* Exercise directions: Using "have" as the search string, find the matching lines below and copy them.

___

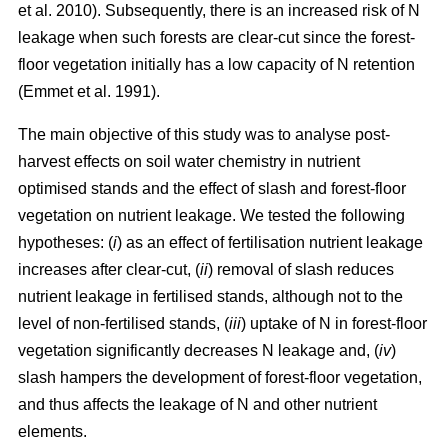
et al. 2010). Subsequently, there is an increased risk of N
leakage when such forests are clear-cut since the forest-
floor vegetation initially has a low capacity of N retention
(Emmet et al. 1991).
The main objective of this study was to analyse post-
harvest effects on soil water chemistry in nutrient
optimised stands and the effect of slash and forest-floor
vegetation on nutrient leakage. We tested the following
hypotheses: (
i
) as an effect of fertilisation nutrient leakage
increases after clear-cut, (
ii
) removal of slash reduces
nutrient leakage in fertilised stands, although not to the
level of non-fertilised stands, (
iii
) uptake of N in forest-floor
vegetation significantly decreases N leakage and, (
iv
)
slash hampers the development of forest-floor vegetation,
and thus affects the leakage of N and other nutrient
elements.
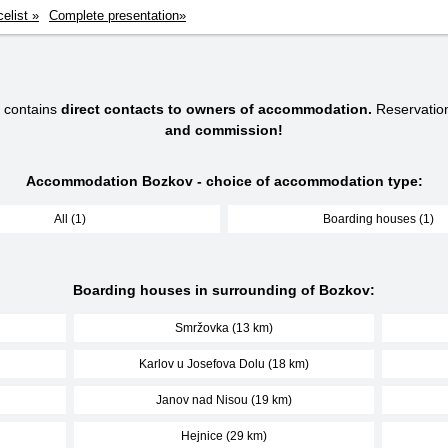
celist »
Complete presentation»
 contains
direct contacts to owners of accommodation.
Reservatio
and commission!
Accommodation Bozkov - choice of accommodation type:
All (1)
Boarding houses (1)
Boarding houses in surrounding of Bozkov:
Smržovka (13 km)
Karlov u Josefova Dolu (18 km)
Janov nad Nisou (19 km)
Hejnice (29 km)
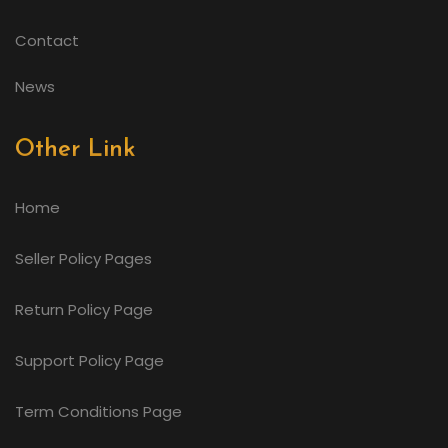
Contact
News
Other Link
Home
Seller Policy Pages
Return Policy Page
Support Policy Page
Term Conditions Page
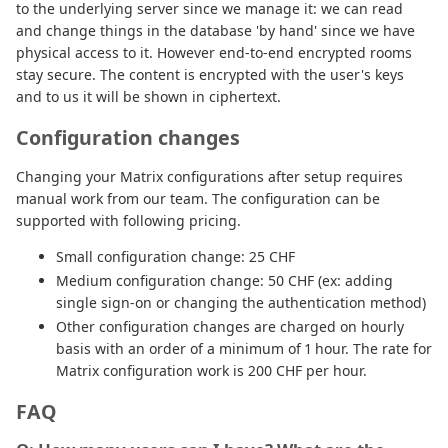
to the underlying server since we manage it: we can read
and change things in the database 'by hand' since we have
physical access to it. However end-to-end encrypted rooms
stay secure. The content is encrypted with the user's keys
and to us it will be shown in ciphertext.
Configuration changes
Changing your Matrix configurations after setup requires
manual work from our team. The configuration can be
supported with following pricing.
Small configuration change: 25 CHF
Medium configuration change: 50 CHF (ex: adding
single sign-on or changing the authentication method)
Other configuration changes are charged on hourly
basis with an order of a minimum of 1 hour. The rate for
Matrix configuration work is 200 CHF per hour.
FAQ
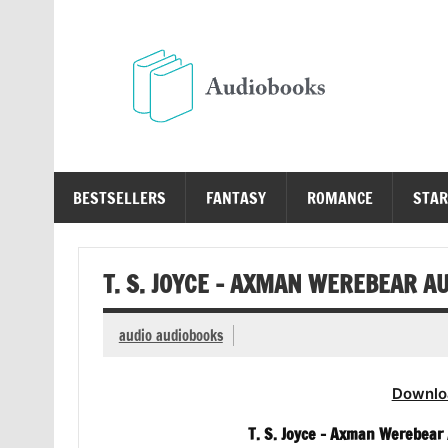
Skip
to
content
Au
Free Audio Books Online
BESTSELLERS
FANTASY
ROMANCE
STAR
T. S. JOYCE – AXMAN WEREBEAR A
audio audiobooks
Downlo
T. S. Joyce – Axman Werebear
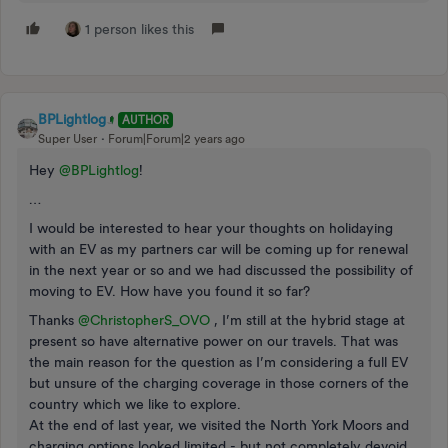
1 person likes this
BPLightlog
AUTHOR
Super User
Forum|Forum|2 years ago
Hey
@BPLightlog
!
…
I would be interested to hear your thoughts on holidaying
with an EV as my partners car will be coming up for renewal
in the next year or so and we had discussed the possibility of
moving to EV. How have you found it so far?
Thanks
@ChristopherS_OVO
, I’m still at the hybrid stage at
present so have alternative power on our travels. That was
the main reason for the question as I’m considering a full EV
but unsure of the charging coverage in those corners of the
country which we like to explore.
At the end of last year, we visited the North York Moors and
charging options looked limited - but not completely devoid.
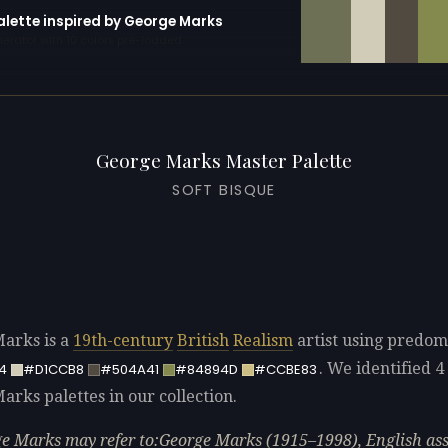
alette inspired by George Marks
erator with 10 colors pre-loaded
George Marks Master Palette
SOFT BISQUE
arks is a
19th-century
British
Realism
artist using predom
. We identified 4 
4
#D1CCB8
#504A41
#84894D
#CCBE83
arks palettes in our collection.
e Marks may refer to:George Marks (1915–1998), English ass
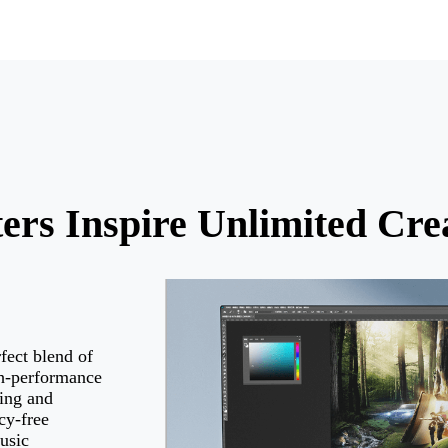
rs Inspire Unlimited Crea
rfect blend of
gh-performance
ing and
cy-free
usic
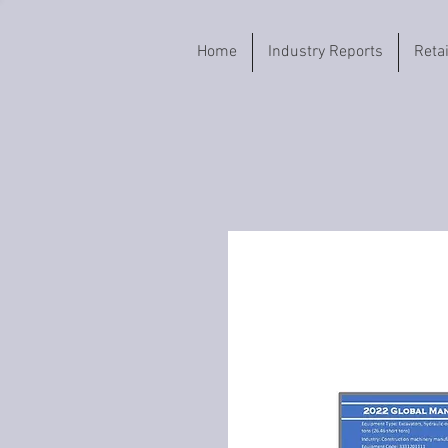
Home
Industry Reports
Reta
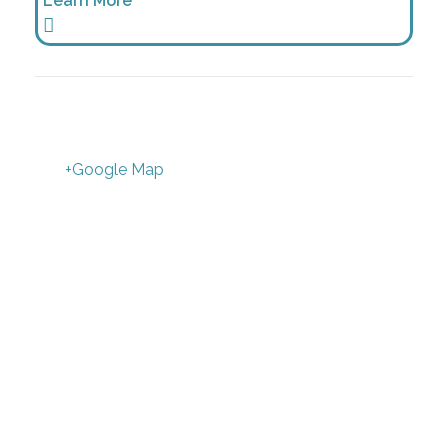
Learn More
+Google Map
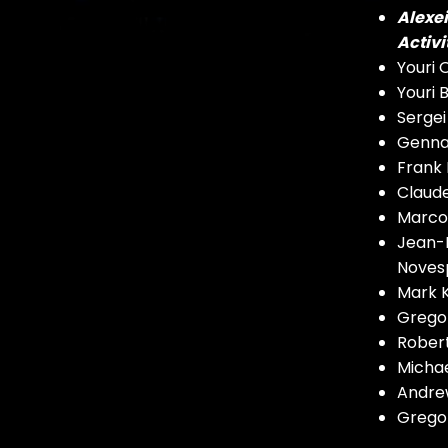
Alexe
Activi
Youri
Youri
Serge
Genna
Frank
Claude
Marco 
Jean-F
Noves
Mark K
Gregor
Robert
Michae
Andrew
Gregor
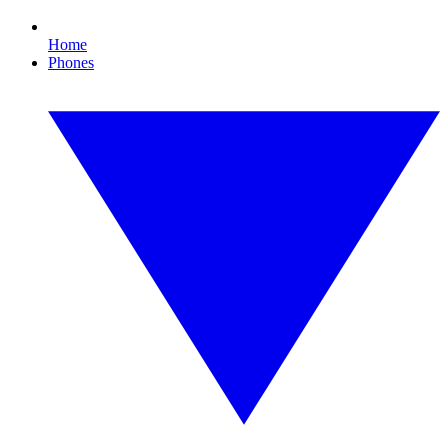
Home
Phones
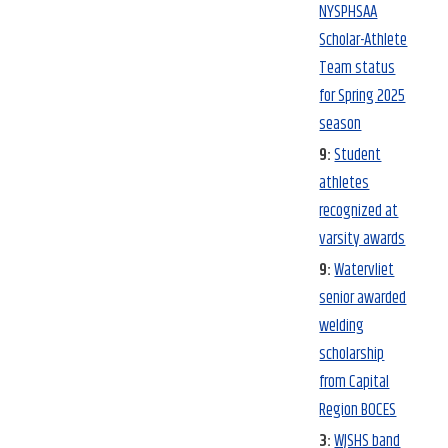
NYSPHSAA
Scholar-Athlete
Team status
for Spring 2025
season
9:
Student
athletes
recognized at
varsity awards
9:
Watervliet
senior awarded
welding
scholarship
from Capital
Region BOCES
3:
WJSHS band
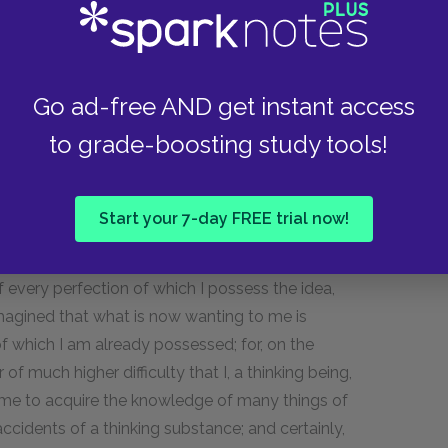
light; but when I allow my attention in some
scured, and, as it were, blinded by the images of
e reason why the idea of a being more perfect
from a being in reality more perfect. On this
Go ad-free AND get instant access
whether I, who possess this idea of God, could
to grade-boosting study tools!
from whom could I, in that case, derive my
rents, or from some other causes less perfect
qual to God, cannot be thought or imagined. But
Start your 7-day FREE trial now!
, and] were myself the author of my being, I
g, and, in fine, no perfection would be awanting
every perfection of which I possess the idea,
magined that what is now wanting to me is
of which I am already possessed; for, on the
 of much higher difficulty that I, a thinking being,
r me to acquire the knowledge of many things of
ccidents of a thinking substance; and certainly,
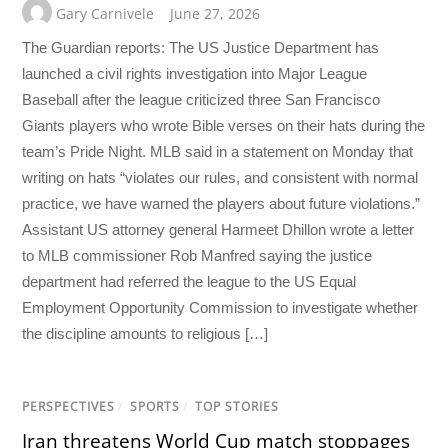
Gary Carnivele
June 27, 2026
The Guardian reports: The US Justice Department has
launched a civil rights investigation into Major League
Baseball after the league criticized three San Francisco
Giants players who wrote Bible verses on their hats during the
team’s Pride Night. MLB said in a statement on Monday that
writing on hats “violates our rules, and consistent with normal
practice, we have warned the players about future violations.”
Assistant US attorney general Harmeet Dhillon wrote a letter
to MLB commissioner Rob Manfred saying the justice
department had referred the league to the US Equal
Employment Opportunity Commission to investigate whether
the discipline amounts to religious […]
PERSPECTIVES
/
SPORTS
/
TOP STORIES
Iran threatens World Cup match stoppages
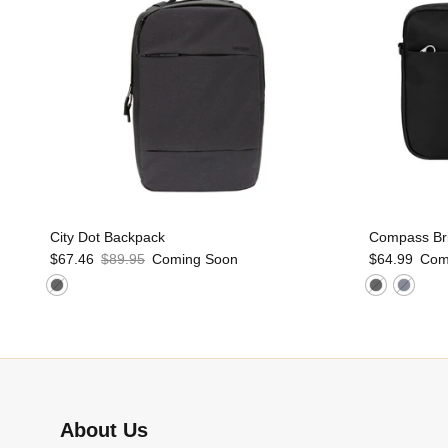
City Dot Backpack
Compass Brie
$67.46
$89.95
Coming Soon
$64.99
Com
About Us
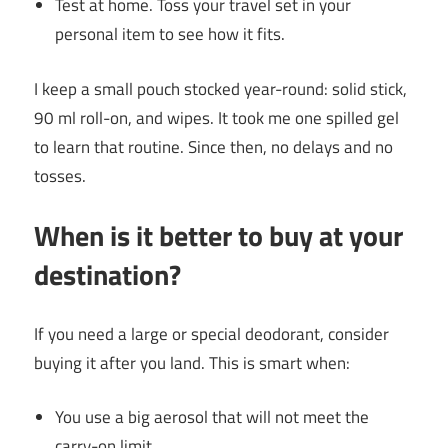
Test at home. Toss your travel set in your
personal item to see how it fits.
I keep a small pouch stocked year-round: solid stick,
90 ml roll-on, and wipes. It took me one spilled gel
to learn that routine. Since then, no delays and no
tosses.
When is it better to buy at your
destination?
If you need a large or special deodorant, consider
buying it after you land. This is smart when:
You use a big aerosol that will not meet the
carry-on limit.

___

* Exercise result:
and change things in the database 'by hand' since we have
moving to EV. How have you found it so far?
present so have alternative power on our travels. That was
practice, we have warned the players about future violations.”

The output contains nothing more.